Dans le cadre de son exposition « Séoul c’est Loin », qui s’est déroulée à la Glass Door Gallery du 27 au 29 janvier, Jules Tomi s’est penché sur la Corée du Sud. Ses photographies nous révèlent les cicatrices d’une modernisation précipitée et posent la question de la mémoire. À la croisée du photojournalisme et de l’ethnographie, son travail capte des instants purs, sans mise en scène. Le Délit est parti à la rencontre de ce jeune photographe talentueux.
Le Délit (LD): Pourquoi avoir choisi la Corée du Sud ?
Jules Tomi (JT): Mon intérêt pour la Corée remonte à environ cinq ans. J’avais commencé à regarder des films coréens un peu par hasard. C’est un cinéma qui est très intéressant parce qu’il est profondément dynamique et varié. De fil en aiguille, j’ai fini par m’intéresser aux problématiques sociales et politiques abordées dans ces films. Quand j’ai intégré McGill, j’ai pris plusieurs cours sur l’Histoire et la langue coréenne afin d’approfondir mes connaissances. Au bout d’un moment, me rendre en Corée est devenu une évidence.
LD : Avais-tu un projet déjà bien défini avant de partir ou s’est-il dessiné au fil du voyage ?
JT : Je savais que j’allais en Corée pour prendre des photos, mais j’ignorais quelle forme prendrait mon travail. Vers le milieu de mon voyage j’ai pris une photo qui m’a inspiré le terme « post-industrial melancholy » (mélancolie post industrielle, ndlr). J’ai su dès cet instant que ces trois mots seraient le fil conducteur de mon projet.
LD : Qu’entends-tu par ce terme ?
JT : Il s’agit de ce que j’ai ressenti dans ce pays qui se trouve entre deux étapes civilisationnelles. La Corée s’est modernisée extrêmement vite, ce qui a donné lieu à toutes sortes de crises sur les plans politique, économique et social. Le pays est inévitablement marqué par cette tension entre l’ancien et le nouveau. C’est quelque chose que j’ai cherché à faire paraître dans mon travail. Ma photographie intitulée Passage fait référence à un passage à travers le temps. On y voit une muraille qui a probablement des centaines d’années derrière laquelle se trouvent des grands ensembles d’habitations modernes. Mon projet se penche également sur le dialogue entre zone urbaine et zone rurale. En effet, les villes sont le site de la modernité, tandis que les campagnes représentent la tradition.
LD : Comment la tension entre modernité et tradition se manifeste-t-elle dans ton travail ?
JT : Pour reprendre Alexis de Tocqueville, une société cesse de fonctionner à partir du moment où les feux du passé n’éclairent plus l’avenir. Le futur doit être construit en relation à une certaine mémoire. Dans un pays comme la Corée où tout change très rapidement, on a tendance à vouloir se débarrasser du passé. La question que je pose dans mon travail est : existe-t-il un effort de mémoire et cette mémoire est-elle sélective ?
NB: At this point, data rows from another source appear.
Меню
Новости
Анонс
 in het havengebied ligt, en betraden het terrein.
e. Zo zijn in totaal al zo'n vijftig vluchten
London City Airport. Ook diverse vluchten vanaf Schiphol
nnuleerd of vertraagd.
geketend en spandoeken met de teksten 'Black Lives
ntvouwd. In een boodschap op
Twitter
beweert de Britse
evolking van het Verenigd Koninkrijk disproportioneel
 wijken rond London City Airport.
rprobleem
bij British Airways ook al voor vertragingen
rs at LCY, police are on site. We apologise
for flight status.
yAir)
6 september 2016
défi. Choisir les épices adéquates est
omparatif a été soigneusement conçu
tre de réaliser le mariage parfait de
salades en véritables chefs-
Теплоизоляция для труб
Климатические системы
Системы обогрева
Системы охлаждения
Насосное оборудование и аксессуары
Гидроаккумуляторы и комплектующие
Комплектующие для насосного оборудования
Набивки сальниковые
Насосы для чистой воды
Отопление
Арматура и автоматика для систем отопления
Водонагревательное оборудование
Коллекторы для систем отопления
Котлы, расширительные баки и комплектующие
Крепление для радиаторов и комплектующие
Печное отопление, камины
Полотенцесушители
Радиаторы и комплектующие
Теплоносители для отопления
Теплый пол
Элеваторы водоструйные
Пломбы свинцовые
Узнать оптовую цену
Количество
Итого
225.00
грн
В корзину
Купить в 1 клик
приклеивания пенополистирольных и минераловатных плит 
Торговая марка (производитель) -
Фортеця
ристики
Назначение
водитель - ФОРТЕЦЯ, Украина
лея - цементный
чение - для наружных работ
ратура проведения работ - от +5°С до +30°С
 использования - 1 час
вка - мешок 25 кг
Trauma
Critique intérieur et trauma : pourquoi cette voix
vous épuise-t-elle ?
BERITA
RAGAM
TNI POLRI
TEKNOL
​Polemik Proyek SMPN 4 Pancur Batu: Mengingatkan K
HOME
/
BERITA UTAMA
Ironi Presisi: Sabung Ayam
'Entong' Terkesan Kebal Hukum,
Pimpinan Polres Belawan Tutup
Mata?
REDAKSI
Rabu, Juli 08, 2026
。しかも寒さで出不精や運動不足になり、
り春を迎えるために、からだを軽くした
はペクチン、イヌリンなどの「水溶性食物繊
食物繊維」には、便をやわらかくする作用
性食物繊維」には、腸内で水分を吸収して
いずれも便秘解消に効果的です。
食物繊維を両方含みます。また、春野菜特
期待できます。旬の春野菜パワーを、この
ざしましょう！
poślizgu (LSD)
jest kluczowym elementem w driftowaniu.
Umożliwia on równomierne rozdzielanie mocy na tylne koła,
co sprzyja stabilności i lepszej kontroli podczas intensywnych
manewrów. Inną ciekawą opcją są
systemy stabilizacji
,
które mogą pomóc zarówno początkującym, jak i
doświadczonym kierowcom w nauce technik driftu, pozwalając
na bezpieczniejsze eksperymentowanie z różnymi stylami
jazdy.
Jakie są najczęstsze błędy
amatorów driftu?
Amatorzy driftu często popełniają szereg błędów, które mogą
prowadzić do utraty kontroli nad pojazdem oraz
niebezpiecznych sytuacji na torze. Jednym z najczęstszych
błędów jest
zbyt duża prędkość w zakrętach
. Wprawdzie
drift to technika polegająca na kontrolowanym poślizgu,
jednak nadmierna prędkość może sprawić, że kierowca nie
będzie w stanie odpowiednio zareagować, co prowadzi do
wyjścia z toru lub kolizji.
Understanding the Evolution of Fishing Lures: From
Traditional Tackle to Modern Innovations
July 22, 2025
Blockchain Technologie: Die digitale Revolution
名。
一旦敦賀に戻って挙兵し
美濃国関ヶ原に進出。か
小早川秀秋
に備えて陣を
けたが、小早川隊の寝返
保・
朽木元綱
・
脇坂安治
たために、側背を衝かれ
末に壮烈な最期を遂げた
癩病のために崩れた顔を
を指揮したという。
LD : Pourquoi as-tu intitulé ton exposition « Séoul c’est Loin » ?
JT : Je ne parle pas d’une distance géographique. La distance vient du fait que la modernisation est un phénomène difficile à comprendre de par sa rapidité. La Corée s’est modernisée en seulement cinquante ans. C’est difficile de rester sain d’esprit dans un contexte aussi intense où tout va très vite.
LD : Tu te définis comme un photographe social. Qu’est-ce-que cela signifie ?
JT : Ma pratique de la photographie est très influencée par la sociologie qui est le domaine dans lequel j’étudie. À travers mes photos, j’essaie de témoigner de ma compréhension de certains phénomènes sociaux. Je m’inspire du photojournalisme, de la photo documentaire, mais je ne recherche pas l’objectivité.